Object detection
Object detection is one of the area that has improved more in the last few years. The first step towards object detection is object localization.
Object localization
Image classification is the problem of predicting the class of an object shown in a picture. A task of image classification with localization produces a predicted label for the image and also finds the exact location of the labeled object within the image. Finding the location of an object means defining a bounding box that contains the recognized object. Finally an object detection task detects multiple objects (even of different classes) in an image and all their locations.
To train a network on an object localization task we can build on the image classification architectures that we have seen so far. Suppose we have a network for an image classification task that needs to distinguish 3 classes: flower, leaf, background (none of the two).
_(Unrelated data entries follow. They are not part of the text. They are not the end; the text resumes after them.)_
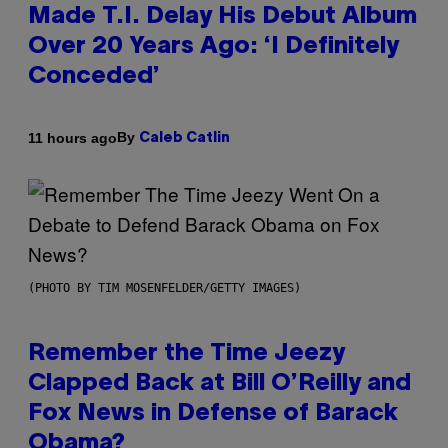
Made T.I. Delay His Debut Album
Over 20 Years Ago: ‘I Definitely
Conceded’
By
11 hours ago
Caleb Catlin
(PHOTO BY TIM MOSENFELDER/GETTY IMAGES)
Remember the Time Jeezy
Clapped Back at Bill O’Reilly and
Fox News in Defense of Barack
Obama?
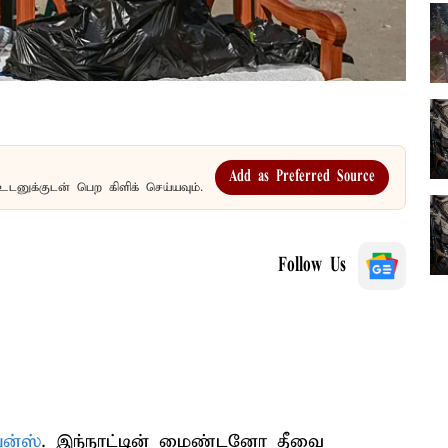
Add as Preferred Source
உடனுக்குடன் பெற கிளிக் செய்யவும்.
Follow Us
ைன்ஸ்
. இந்நாட்டின் மைண்டனோ தீவை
We would have input images, fed into a CNN with some convolutional layers and some final fully connected layers that terminates with a softmax regression layer with 3 hidden units. In order to train a network to localize the classified object we need 4 additional output units: $b_x$, $b_y$, $b_h$, $b_w$. These 4 numbers parameterize the bounding box of the detected object.
A CNN trained on a localization task needs a labeled training set with the four parameters of the bounding box defined for each example. In particular the label vector $y$ will be:
\[y= \begin{bmatrix} p_c \\ b_x \\ b_y \\ b_h \\ b_w \\ c_1 \\ c_2 \end{bmatrix}\]where $p_c$ is the probability that the picture contains an object (either 1 or 0), $b_x, b_y, b_w, b_h$ are the parameters of the bounding box and $c_1$ and $c_2$ are 1 if the object in the picture is class 1 or 2 respectively, otherwise they are 0. When $p_c=0$ we can ignore all other values of the label vector $y$, since the only feature that we care to learn is that in that image there is no object. This is reflected in the loss function $\mathcal{L}(\hat{y},y)$
\[\mathcal{L}(\hat{y},y)= \begin{cases} \sum_{i=1}^{c+4}(\hat{y}_i - y_i)^2 & \text{if } y_i = 1 \\ (\hat{y}_i - y_i)^2 & \text{if } y_i = 0 \\ \end{cases}\]Here squared error loss function is used for all labels where in reality squared error is used for the bounding box labels and $p_c$, while for the 2 class labels log loss is usually employed although probably using squared error would work just fine.
Landmark detection
By expanding object localization to a more general case, we can train a neural network to output $x,y$ coordinates of relevant points (landmarks) in an image. Suppose we are building a face recognition application and we want to identify some important features of a face, as for example the eyes and the mouth. To train a network on the task to recognize these landmarks, the label vector $y$ would contain the eyes coordinates and mouth coordinates.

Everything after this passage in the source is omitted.